PAR-4 O Plasmídeo de Nickase Dupla (h) consiste num par de plasmídeos combinados, concebidos para a edição de alta especificidade do locus F2RL3 em linhas celulares human. Cada plasmídeo expressa uma nickase Cas9 D10A e um sgRNA distinto que tem como alvo cadeias de ADN opostas dentro de F2RL3. Quando direcionadas para locais adjacentes em cadeias de ADN opostas, as duas nickases geram cortes deslocados numa única cadeia que, em conjunto, produzem uma quebra escalonada de cadeia dupla, exigindo uma atividade coordenada no alvo por parte de ambas as guias. A quebra de ADN resultante é resolvida por vias de reparação celular endógenas, mais frequentemente através da junção de extremidades não homólogas (NHEJ), levando a inserções ou deleções que perturbam a função F2RL3. Ao exigir o envolvimento de dois sgRNA no locus alvo, a abordagem de dupla nickase aumenta a especificidade da edição e fornece uma estratégia CRISPR complementar para aplicações em que se deseja um controlo adicional sobre a precisão do direcionamento.

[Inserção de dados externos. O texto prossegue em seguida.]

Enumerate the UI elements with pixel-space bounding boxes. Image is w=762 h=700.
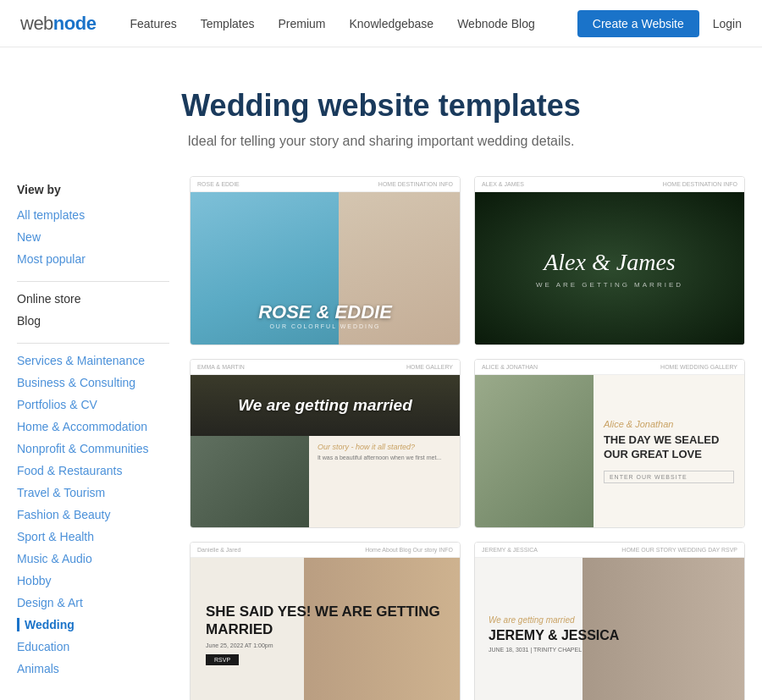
hero-section: Wedding website templates Ideal for tell…	[0, 47, 762, 176]
card-title-bar-3: EMMA & MARTIN	[197, 364, 245, 370]
t1-title: ROSE & EDDIE	[190, 301, 460, 323]
card-title-bar-5: Danielle & Jared	[197, 547, 240, 553]
card-title-bar-2: ALEX & JAMES	[482, 181, 524, 187]
t2-title: Alex & James	[536, 249, 683, 276]
sidebar-hobby[interactable]: Hobby	[17, 574, 169, 587]
view-by-label: View by	[17, 183, 169, 196]
card-nav-bar-6: HOME OUR STORY WEDDING DAY RSVP	[621, 547, 737, 553]
sidebar-services[interactable]: Services & Maintenance	[17, 354, 169, 367]
t4-title: THE DAY WE SEALED OUR GREAT LOVE	[604, 433, 734, 462]
header-actions: Create a Website Login	[577, 10, 742, 37]
sidebar: View by All templates New Most popular O…	[17, 176, 169, 700]
main-nav: Features Templates Premium Knowledgebase…	[130, 17, 577, 30]
card-topbar-1: ROSE & EDDIE HOME DESTINATION INFO	[190, 177, 460, 192]
sidebar-divider-2	[17, 343, 169, 344]
sidebar-portfolios[interactable]: Portfolios & CV	[17, 398, 169, 411]
card-preview-6: We are getting married JEREMY & JESSICA …	[475, 558, 744, 700]
card-nav-bar-4: HOME WEDDING GALLERY	[660, 364, 737, 370]
card-topbar-6: JEREMY & JESSICA HOME OUR STORY WEDDING …	[475, 543, 744, 558]
t5-date: June 25, 2022 AT 1:00pm	[206, 642, 460, 648]
template-card-alex-james[interactable]: ALEX & JAMES HOME DESTINATION INFO Alex …	[474, 176, 745, 345]
sidebar-sport[interactable]: Sport & Health	[17, 530, 169, 543]
template-card-rose-eddie[interactable]: ROSE & EDDIE HOME DESTINATION INFO ROSE …	[190, 176, 461, 345]
create-website-button[interactable]: Create a Website	[577, 10, 699, 37]
sidebar-business[interactable]: Business & Consulting	[17, 376, 169, 389]
sidebar-online-store[interactable]: Online store	[17, 292, 169, 306]
nav-blog[interactable]: Webnode Blog	[457, 17, 535, 30]
nav-features[interactable]: Features	[130, 17, 176, 30]
card-nav-bar-3: HOME GALLERY	[406, 364, 453, 370]
card-topbar-4: ALICE & JONATHAN HOME WEDDING GALLERY	[475, 360, 744, 375]
t1-subtitle: OUR COLORFUL WEDDING	[190, 323, 460, 329]
sidebar-education[interactable]: Education	[17, 640, 169, 653]
t6-date: JUNE 18, 3031 | TRINITY CHAPEL	[489, 647, 619, 653]
card-title-bar-4: ALICE & JONATHAN	[482, 364, 538, 370]
t3-story-text: It was a beautiful afternoon when we fir…	[318, 454, 451, 463]
card-topbar-3: EMMA & MARTIN HOME GALLERY	[190, 360, 460, 375]
card-topbar-2: ALEX & JAMES HOME DESTINATION INFO	[475, 177, 744, 192]
main-content: View by All templates New Most popular O…	[0, 176, 762, 700]
t4-btn: ENTER OUR WEBSITE	[604, 471, 734, 483]
type-filter-section: Online store Blog	[17, 292, 169, 328]
card-title-bar-1: ROSE & EDDIE	[197, 181, 240, 187]
login-button[interactable]: Login	[713, 17, 742, 30]
sidebar-animals[interactable]: Animals	[17, 662, 169, 675]
t4-name: Alice & Jonathan	[604, 419, 734, 429]
nav-knowledgebase[interactable]: Knowledgebase	[350, 17, 434, 30]
templates-grid: ROSE & EDDIE HOME DESTINATION INFO ROSE …	[190, 176, 745, 700]
hero-title: Wedding website templates	[17, 88, 745, 124]
card-preview-5: SHE SAID YES! WE ARE GETTING MARRIED Jun…	[190, 558, 460, 700]
card-preview-3: We are getting married Our story - how i…	[190, 375, 460, 527]
t5-btn: RSVP	[206, 654, 239, 665]
template-card-alice-jonathan[interactable]: ALICE & JONATHAN HOME WEDDING GALLERY Al…	[474, 359, 745, 528]
sidebar-new[interactable]: New	[17, 230, 169, 244]
nav-premium[interactable]: Premium	[278, 17, 325, 30]
hero-subtitle: Ideal for telling your story and sharing…	[17, 134, 745, 149]
sidebar-most-popular[interactable]: Most popular	[17, 252, 169, 266]
card-preview-4: Alice & Jonathan THE DAY WE SEALED OUR G…	[475, 375, 744, 527]
sidebar-travel[interactable]: Travel & Tourism	[17, 486, 169, 499]
logo: webnode	[20, 13, 96, 35]
sidebar-music[interactable]: Music & Audio	[17, 552, 169, 565]
t2-text: Alex & James WE ARE GETTING MARRIED	[536, 249, 683, 289]
card-nav-bar-2: HOME DESTINATION INFO	[663, 181, 737, 187]
sidebar-home[interactable]: Home & Accommodation	[17, 420, 169, 433]
sidebar-nonprofit[interactable]: Nonprofit & Communities	[17, 442, 169, 455]
sidebar-wedding[interactable]: Wedding	[17, 618, 169, 631]
sidebar-blog[interactable]: Blog	[17, 314, 169, 328]
card-nav-bar-5: Home About Blog Our story INFO	[365, 547, 453, 553]
t6-italic: We are getting married	[489, 615, 619, 625]
t2-subtitle: WE ARE GETTING MARRIED	[536, 281, 683, 289]
category-section: Services & Maintenance Business & Consul…	[17, 354, 169, 675]
t6-name: JEREMY & JESSICA	[489, 628, 619, 643]
card-title-bar-6: JEREMY & JESSICA	[482, 547, 538, 553]
template-card-danielle-jared[interactable]: Danielle & Jared Home About Blog Our sto…	[190, 542, 461, 700]
card-nav-bar-1: HOME DESTINATION INFO	[378, 181, 453, 187]
card-topbar-5: Danielle & Jared Home About Blog Our sto…	[190, 543, 460, 558]
header: webnode Features Templates Premium Knowl…	[0, 0, 762, 47]
t3-title: We are getting married	[238, 396, 412, 415]
sidebar-all-templates[interactable]: All templates	[17, 208, 169, 222]
template-card-jeremy-jessica[interactable]: JEREMY & JESSICA HOME OUR STORY WEDDING …	[474, 542, 745, 700]
t5-title: SHE SAID YES! WE ARE GETTING MARRIED	[206, 603, 460, 639]
t3-story-title: Our story - how it all started?	[318, 443, 451, 451]
sidebar-design[interactable]: Design & Art	[17, 596, 169, 609]
sidebar-fashion[interactable]: Fashion & Beauty	[17, 508, 169, 521]
nav-templates[interactable]: Templates	[201, 17, 255, 30]
sidebar-divider-1	[17, 281, 169, 282]
template-card-emma-martin[interactable]: EMMA & MARTIN HOME GALLERY We are gettin…	[190, 359, 461, 528]
view-filter-section: All templates New Most popular	[17, 208, 169, 266]
card-preview-1: ROSE & EDDIE OUR COLORFUL WEDDING	[190, 192, 460, 344]
card-preview-2: Alex & James WE ARE GETTING MARRIED	[475, 192, 744, 344]
sidebar-food[interactable]: Food & Restaurants	[17, 464, 169, 477]
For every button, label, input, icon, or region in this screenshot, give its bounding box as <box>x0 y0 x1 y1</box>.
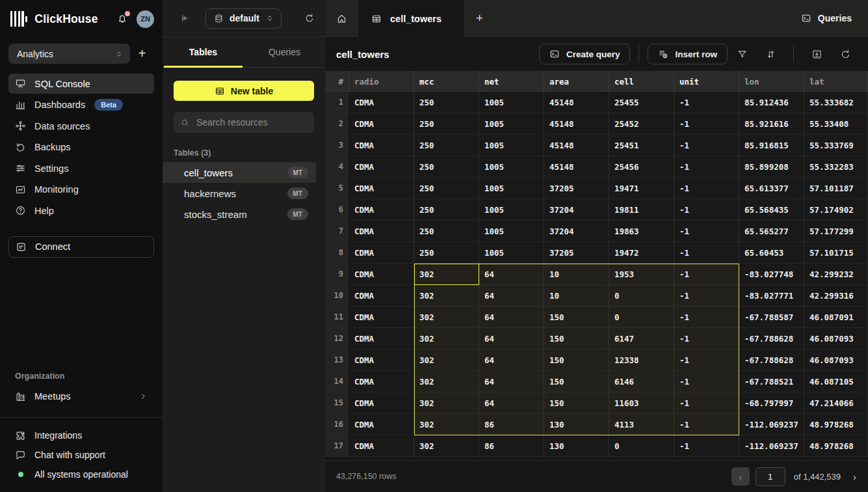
table-cell[interactable]: 47.214066 <box>804 392 868 414</box>
table-cell[interactable]: CDMA <box>349 178 414 199</box>
table-cell[interactable]: 19471 <box>609 178 674 199</box>
table-cell[interactable]: 46.087105 <box>804 371 868 392</box>
table-list-item-stocks-stream[interactable]: stocks_streamMT <box>163 204 316 225</box>
sidebar-item-settings[interactable]: Settings <box>8 158 154 178</box>
row-number[interactable]: 11 <box>325 307 349 328</box>
row-number[interactable]: 1 <box>325 92 349 113</box>
table-cell[interactable]: 25452 <box>609 113 674 135</box>
table-cell[interactable]: 65.613377 <box>739 178 804 199</box>
table-cell[interactable]: CDMA <box>349 414 414 435</box>
table-cell[interactable]: CDMA <box>349 307 414 328</box>
search-resources-input[interactable] <box>195 116 308 128</box>
sidebar-item-chat-with-support[interactable]: Chat with support <box>8 445 154 465</box>
table-list-item-cell-towers[interactable]: cell_towersMT <box>163 162 316 183</box>
table-cell[interactable]: 302 <box>414 435 479 457</box>
table-cell[interactable]: 302 <box>414 371 479 392</box>
row-number[interactable]: 2 <box>325 113 349 135</box>
table-cell[interactable]: 45148 <box>544 156 609 178</box>
column-header-radio[interactable]: radio <box>349 72 414 92</box>
table-cell[interactable]: -1 <box>674 328 739 349</box>
table-cell[interactable]: 37205 <box>544 242 609 264</box>
table-cell[interactable]: -1 <box>674 156 739 178</box>
column-header-cell[interactable]: cell <box>609 72 674 92</box>
table-cell[interactable]: 25456 <box>609 156 674 178</box>
table-cell[interactable]: 37204 <box>544 199 609 221</box>
table-cell[interactable]: CDMA <box>349 221 414 242</box>
table-cell[interactable]: -67.788521 <box>739 371 804 392</box>
prev-page-button[interactable]: ‹ <box>731 467 750 485</box>
row-number[interactable]: 9 <box>325 264 349 285</box>
table-cell[interactable]: 57.177299 <box>804 221 868 242</box>
collapse-panel-icon[interactable] <box>179 13 190 23</box>
table-cell[interactable]: -67.788587 <box>739 307 804 328</box>
table-cell[interactable]: -67.788628 <box>739 328 804 349</box>
table-cell[interactable]: 11603 <box>609 392 674 414</box>
sidebar-item-sql-console[interactable]: SQL Console <box>8 74 154 94</box>
home-tab-button[interactable] <box>325 0 358 36</box>
table-cell[interactable]: 1005 <box>479 199 544 221</box>
table-cell[interactable]: CDMA <box>349 285 414 307</box>
table-cell[interactable]: -1 <box>674 135 739 156</box>
table-cell[interactable]: 42.299316 <box>804 285 868 307</box>
table-cell[interactable]: 55.332283 <box>804 156 868 178</box>
table-cell[interactable]: 45148 <box>544 92 609 113</box>
table-cell[interactable]: CDMA <box>349 156 414 178</box>
row-number[interactable]: 15 <box>325 392 349 414</box>
table-cell[interactable]: 250 <box>414 221 479 242</box>
table-cell[interactable]: 85.921616 <box>739 113 804 135</box>
table-cell[interactable]: CDMA <box>349 328 414 349</box>
next-page-button[interactable]: › <box>851 469 858 484</box>
table-cell[interactable]: 1005 <box>479 156 544 178</box>
table-cell[interactable]: 45148 <box>544 113 609 135</box>
column-header-unit[interactable]: unit <box>674 72 739 92</box>
table-cell[interactable]: 85.912436 <box>739 92 804 113</box>
table-cell[interactable]: 65.60453 <box>739 242 804 264</box>
new-table-button[interactable]: New table <box>174 81 314 101</box>
sidebar-item-data-sources[interactable]: Data sources <box>8 116 154 136</box>
sidebar-item-dashboards[interactable]: DashboardsBeta <box>8 95 154 115</box>
table-cell[interactable]: 19811 <box>609 199 674 221</box>
table-cell[interactable]: -83.027771 <box>739 285 804 307</box>
workspace-selector[interactable]: Analytics <box>8 44 130 64</box>
table-cell[interactable]: 86 <box>479 435 544 457</box>
table-cell[interactable]: -1 <box>674 435 739 457</box>
table-cell[interactable]: 85.899208 <box>739 156 804 178</box>
row-number[interactable]: 12 <box>325 328 349 349</box>
table-cell[interactable]: 130 <box>544 435 609 457</box>
table-cell[interactable]: 1005 <box>479 135 544 156</box>
table-cell[interactable]: 0 <box>609 435 674 457</box>
table-cell[interactable]: CDMA <box>349 392 414 414</box>
table-cell[interactable]: 64 <box>479 328 544 349</box>
table-cell[interactable]: 250 <box>414 135 479 156</box>
table-cell[interactable]: 64 <box>479 349 544 371</box>
sidebar-item-help[interactable]: Help <box>8 200 154 221</box>
user-avatar[interactable]: ZN <box>137 10 154 28</box>
table-cell[interactable]: CDMA <box>349 371 414 392</box>
table-cell[interactable]: 19472 <box>609 242 674 264</box>
sidebar-item-monitoring[interactable]: Monitoring <box>8 180 154 200</box>
table-cell[interactable]: 6146 <box>609 371 674 392</box>
table-cell[interactable]: CDMA <box>349 435 414 457</box>
table-cell[interactable]: CDMA <box>349 242 414 264</box>
column-header-mcc[interactable]: mcc <box>414 72 479 92</box>
table-cell[interactable]: 250 <box>414 199 479 221</box>
table-cell[interactable]: 64 <box>479 371 544 392</box>
table-cell[interactable]: 64 <box>479 264 544 285</box>
table-cell[interactable]: 10 <box>544 285 609 307</box>
sidebar-item-backups[interactable]: Backups <box>8 137 154 157</box>
table-cell[interactable]: 48.978268 <box>804 414 868 435</box>
table-cell[interactable]: CDMA <box>349 349 414 371</box>
new-tab-button[interactable]: + <box>464 0 495 36</box>
row-number[interactable]: 10 <box>325 285 349 307</box>
table-cell[interactable]: -1 <box>674 285 739 307</box>
table-cell[interactable]: 64 <box>479 285 544 307</box>
table-cell[interactable]: 302 <box>414 307 479 328</box>
table-cell[interactable]: -1 <box>674 199 739 221</box>
table-cell[interactable]: 4113 <box>609 414 674 435</box>
table-cell[interactable]: 19863 <box>609 221 674 242</box>
table-cell[interactable]: 1953 <box>609 264 674 285</box>
table-cell[interactable]: 302 <box>414 392 479 414</box>
table-cell[interactable]: 46.087091 <box>804 307 868 328</box>
row-number[interactable]: 4 <box>325 156 349 178</box>
table-cell[interactable]: 150 <box>544 349 609 371</box>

Para apoiar a identificação eficiente das células editadas, um plasmídeo codifica GFP para visualização fluorescente das populações transfectadas, enquanto o plasmídeo complementar transporta um gene de resistência à puromicina para seleção antibiótica. Em conjunto, estas características apoiam o enriquecimento eficiente das populações co-transfectadas e simplificam a validação dos clones com F2RL3 interrompido.
Apenas para uso em investigação. Não se destina a uso diagnóstico ou terapêutico.